Reputation: 2121
I am trying to write a shell script that will search for a regular expression in each of the files in the current directory without using temp files.
Originally, I did this using a temp file to store echo * | sed 's/ /\n/g'
and then looped through each line of this file, using cat
on each and then grepping my expression and counting the lines of output. I was having some trouble with temp files being searched and was wondering if I could do everything using variables or some non-temp-files method (I don't really want to create a separate directory for the temp files either).
The problem I was having with variables was that after I had set the value of the variable to the output of echo * | sed 's/ /\n/g'
, I didn't know how to loop through each line so I could get the expression count from the files.

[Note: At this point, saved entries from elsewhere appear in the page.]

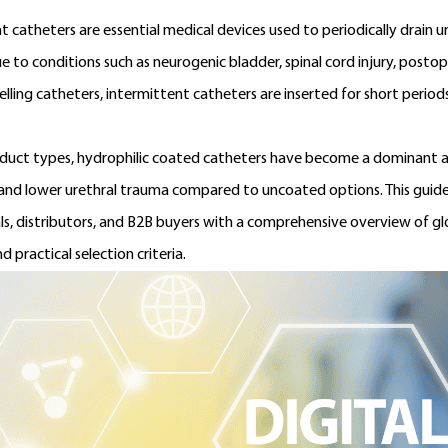
t catheters are essential medical devices used to periodically drain 
ue to conditions such as neurogenic bladder, spinal cord injury, postop
elling catheters, intermittent catheters are inserted for short period
uct types, hydrophilic coated catheters have become a dominant a
 and lower urethral trauma compared to uncoated options. This guide
ls, distributors, and B2B buyers with a comprehensive overview of 
nd practical selection criteria.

I just want the following to work (where I hardcode the expression):
% ls
% file1 file2 file3
% ./countMost.sh
% file2(28)
% ls
% file1 file2 file3
signifying that file2 has the most instances of the expression (28 of them).
Upvotes: 1
Views: 86
Reputation: 14390
This should give you the top ten most common lowercase words (you change change the regex to whatever) in for a bunch files inside a dir called test with counts.
grep -rhoE "[a-z]+" test | sort | uniq -c | sort -r | head
3 test
2 wow
2 what
2 oh
2 foo
2 bar
1 ham
If you want the count by filename, then remove the h flag on grep
grep -roE "[a-z]+" test | sort | uniq -c | sort -r | head
3 test/2:test
1 test/2:wow
1 test/2:what
1 test/2:oh
1 test/2:foo
1 test/2:bar
1 test/1:wow
1 test/1:what
1 test/1:oh
1 test/1:ham
Upvotes: 0
Reputation: 2670
A similar version of Job Lin solution uses sort args instead of sed:
grep -c -e "^d" file* | sort -n -k2 -t: -r |head -1
(here I look for lines starting with a 'd')
Upvotes: 1
Reputation: 143906
You can try something like this:
grep -c regex files | sed -e 's/^\(.*\):\(.*\)$/\2 \1/' | sort -r -n | head -n 1
Where regex
is your regular expression (can use egrep
as well) and the files
are your list of files.
Given 3 files:
file1:
qwe
qwe
qwe
asd
zxc
file2:
qwe
asd
zxc
file3:
asd
qwe
qwe
qwe
qwe
and I run:
grep -c 'qwe' file[1-3] | sed -e 's/^\(.*\):\(.*\)$/\2 \1/' | sort -r -n
I get the output:
4 file3
3 file1
1 file2
Additionally, adding the | head -n 1
at the end only gives me:
4 file3
Upvotes: 2